GIVEN RECORDS:
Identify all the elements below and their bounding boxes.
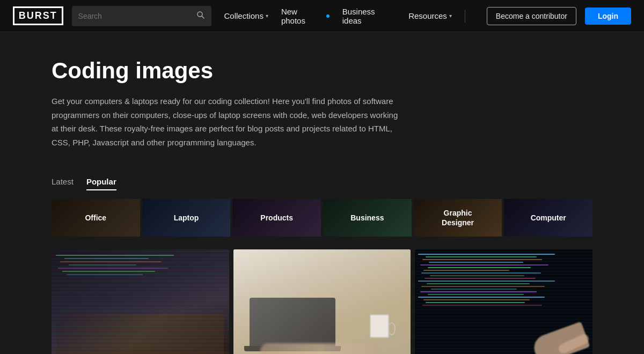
login-button[interactable]: Login [585,8,631,25]
category-laptop[interactable]: Laptop [142,199,231,237]
category-products[interactable]: Products [232,199,321,237]
navbar: BURST Collections ▾ New photos Business … [0,0,644,32]
nav-links: Collections ▾ New photos Business ideas … [224,7,452,25]
tab-popular[interactable]: Popular [86,177,116,190]
search-button[interactable] [196,11,205,21]
category-office[interactable]: Office [52,199,140,237]
nav-new-photos[interactable]: New photos [281,7,330,25]
filter-tabs: Latest Popular [0,166,644,190]
collections-arrow-icon: ▾ [266,13,268,19]
hero-section: Coding images Get your computers & lapto… [0,32,644,166]
resources-arrow-icon: ▾ [449,13,452,19]
nav-business-ideas[interactable]: Business ideas [342,7,396,25]
search-icon [196,11,205,19]
search-input[interactable] [78,12,192,20]
new-photos-dot [326,14,330,18]
nav-resources[interactable]: Resources ▾ [408,11,452,20]
svg-line-1 [202,16,204,18]
photo-item[interactable] [415,249,592,354]
photo-item[interactable] [52,249,229,354]
nav-collections[interactable]: Collections ▾ [224,11,268,20]
category-graphic-designer[interactable]: GraphicDesigner [414,199,502,237]
nav-divider [465,10,465,23]
hero-description: Get your computers & laptops ready for o… [52,94,406,149]
contributor-button[interactable]: Become a contributor [487,7,576,25]
category-computer[interactable]: Computer [504,199,592,237]
category-business[interactable]: Business [323,199,412,237]
search-form [72,6,211,26]
tab-latest[interactable]: Latest [52,177,74,190]
photo-grid [0,245,644,354]
page-title: Coding images [52,58,592,84]
category-tiles: Office Laptop Products Business GraphicD… [0,190,644,245]
photo-item[interactable] [233,249,411,354]
logo[interactable]: BURST [13,6,63,25]
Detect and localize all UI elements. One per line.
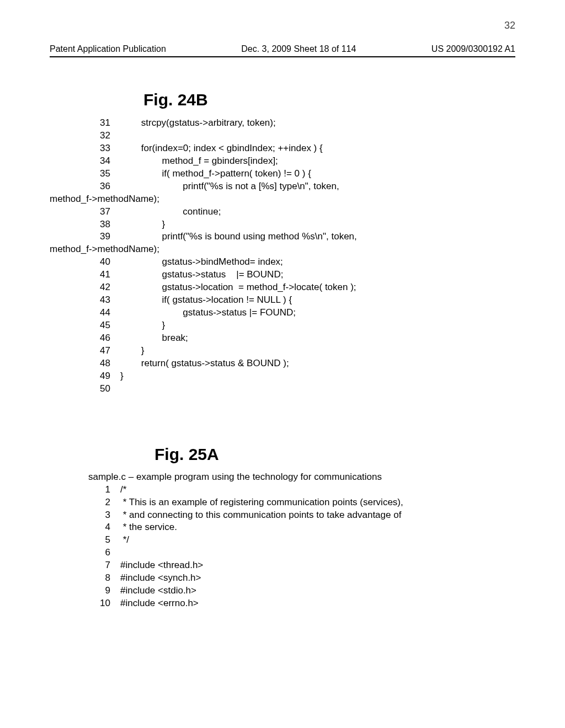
code-line: 44 gstatus->status |= FOUND; [88,307,515,319]
line-number: 33 [88,142,110,155]
code-text: */ [120,534,129,547]
code-text: method_f = gbinders[index]; [120,155,278,168]
code-line: 39 printf("%s is bound using method %s\n… [88,231,515,243]
line-number: 44 [88,307,110,319]
line-number: 7 [88,559,110,572]
header-row: Patent Application Publication Dec. 3, 2… [50,44,515,57]
line-number: 46 [88,332,110,345]
line-number: 38 [88,218,110,231]
code-text: gstatus->location = method_f->locate( to… [120,281,356,294]
line-number: 32 [88,130,110,142]
line-number: 48 [88,357,110,370]
line-number: 41 [88,269,110,281]
code-line: 38 } [88,218,515,231]
line-number: 39 [88,231,110,243]
line-number: 1 [88,484,110,496]
code-line: 35 if( method_f->pattern( token) != 0 ) … [88,168,515,180]
code-text: gstatus->status |= BOUND; [120,269,283,281]
line-number: 43 [88,294,110,307]
code-text: printf("%s is not a [%s] type\n", token, [120,180,339,193]
code-line: 41 gstatus->status |= BOUND; [88,269,515,281]
code-line: 6 [88,547,515,559]
line-number: 42 [88,281,110,294]
code-line: 40 gstatus->bindMethod= index; [88,256,515,269]
fig-25a-title: Fig. 25A [154,445,515,464]
code-line: 9#include <stdio.h> [88,585,515,597]
code-text: printf("%s is bound using method %s\n", … [120,231,357,243]
code-text: strcpy(gstatus->arbitrary, token); [120,117,276,130]
code-line: 37 continue; [88,206,515,218]
code-line: 46 break; [88,332,515,345]
code-line: 4 * the service. [88,521,515,534]
header-center: Dec. 3, 2009 Sheet 18 of 114 [241,44,356,54]
code-text: * This is an example of registering comm… [120,496,403,509]
line-number: 10 [88,597,110,610]
code-text: for(index=0; index < gbindIndex; ++index… [120,142,323,155]
line-number: 31 [88,117,110,130]
line-number: 35 [88,168,110,180]
code-text: * the service. [120,521,177,534]
code-text: #include <stdio.h> [120,585,196,597]
code-text: #include <synch.h> [120,572,201,585]
code-line: 48 return( gstatus->status & BOUND ); [88,357,515,370]
code-line: 33 for(index=0; index < gbindIndex; ++in… [88,142,515,155]
line-number: 2 [88,496,110,509]
code-line: 47 } [88,345,515,357]
line-number: 36 [88,180,110,193]
line-number: 5 [88,534,110,547]
code-line: 7#include <thread.h> [88,559,515,572]
code-text: } [120,370,124,383]
code-text: return( gstatus->status & BOUND ); [120,357,289,370]
header-right: US 2009/0300192 A1 [431,44,515,54]
code-text: if( gstatus->location != NULL ) { [120,294,292,307]
code-line: 8#include <synch.h> [88,572,515,585]
fig-24b-title: Fig. 24B [143,90,515,109]
line-number: 47 [88,345,110,357]
code-text: /* [120,484,126,496]
page-number-top: 32 [504,20,515,31]
line-number: 37 [88,206,110,218]
code-line: 2 * This is an example of registering co… [88,496,515,509]
code-text: #include <errno.h> [120,597,199,610]
code-line: 45 } [88,319,515,332]
code-text: break; [120,332,188,345]
code-text: method_f->methodName); [50,193,159,206]
code-text: * and connecting to this communication p… [120,509,401,522]
code-text: continue; [120,206,221,218]
code-line: 31 strcpy(gstatus->arbitrary, token); [88,117,515,130]
line-number: 6 [88,547,110,559]
line-number: 9 [88,585,110,597]
code-text: } [120,345,144,357]
code-line: 32 [88,130,515,142]
fig-25a-code: 1/*2 * This is an example of registering… [88,484,515,610]
line-number: 4 [88,521,110,534]
code-line: 1/* [88,484,515,496]
code-line: 42 gstatus->location = method_f->locate(… [88,281,515,294]
line-number: 3 [88,509,110,522]
line-number: 50 [88,383,110,395]
fig-24b-code: 31 strcpy(gstatus->arbitrary, token);323… [88,117,515,395]
code-text: gstatus->bindMethod= index; [120,256,283,269]
code-line: method_f->methodName); [50,193,515,206]
line-number: 40 [88,256,110,269]
code-text: if( method_f->pattern( token) != 0 ) { [120,168,311,180]
line-number: 34 [88,155,110,168]
code-text: #include <thread.h> [120,559,203,572]
code-text: } [120,218,165,231]
code-line: 3 * and connecting to this communication… [88,509,515,522]
line-number: 8 [88,572,110,585]
code-line: 49} [88,370,515,383]
code-line: 10#include <errno.h> [88,597,515,610]
fig-25a-caption: sample.c – example program using the tec… [88,472,515,483]
header-left: Patent Application Publication [50,44,166,54]
line-number: 49 [88,370,110,383]
code-text: } [120,319,165,332]
code-line: 50 [88,383,515,395]
page-content: Patent Application Publication Dec. 3, 2… [0,0,565,660]
code-line: 5 */ [88,534,515,547]
code-text: gstatus->status |= FOUND; [120,307,296,319]
code-line: 36 printf("%s is not a [%s] type\n", tok… [88,180,515,193]
code-line: 34 method_f = gbinders[index]; [88,155,515,168]
line-number: 45 [88,319,110,332]
code-line: 43 if( gstatus->location != NULL ) { [88,294,515,307]
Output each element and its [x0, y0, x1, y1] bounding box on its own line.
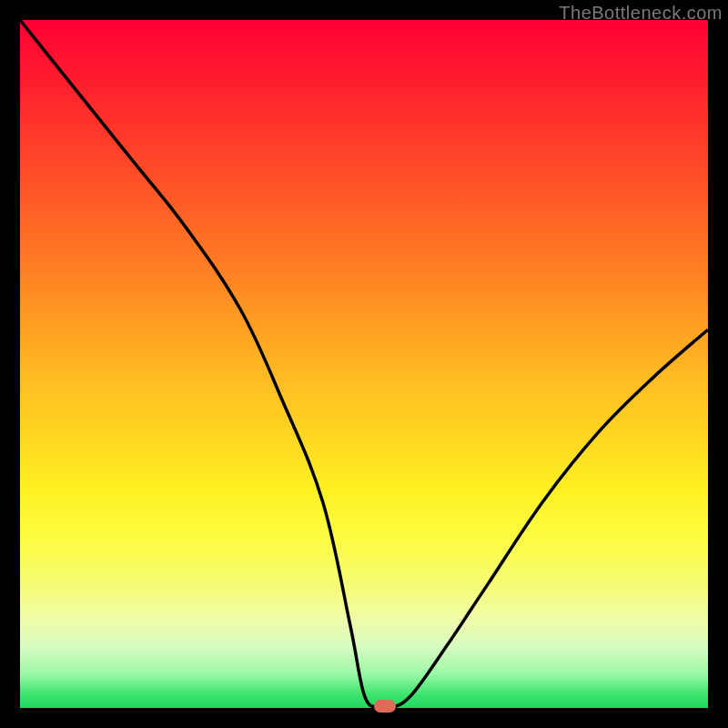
- chart-frame: TheBottleneck.com: [0, 0, 728, 728]
- bottleneck-curve: [20, 20, 708, 708]
- plot-area: [20, 20, 708, 708]
- optimal-marker: [374, 700, 396, 713]
- watermark-text: TheBottleneck.com: [559, 3, 723, 24]
- curve-path: [20, 20, 708, 708]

WORK INSTRUCTIONS: The lines to copy are those above that contain the string "return".

THE ANSWER:
code-line: 48 return( gstatus->status & BOUND ); [88,357,515,370]
code-text: return( gstatus->status & BOUND ); [120,357,289,370]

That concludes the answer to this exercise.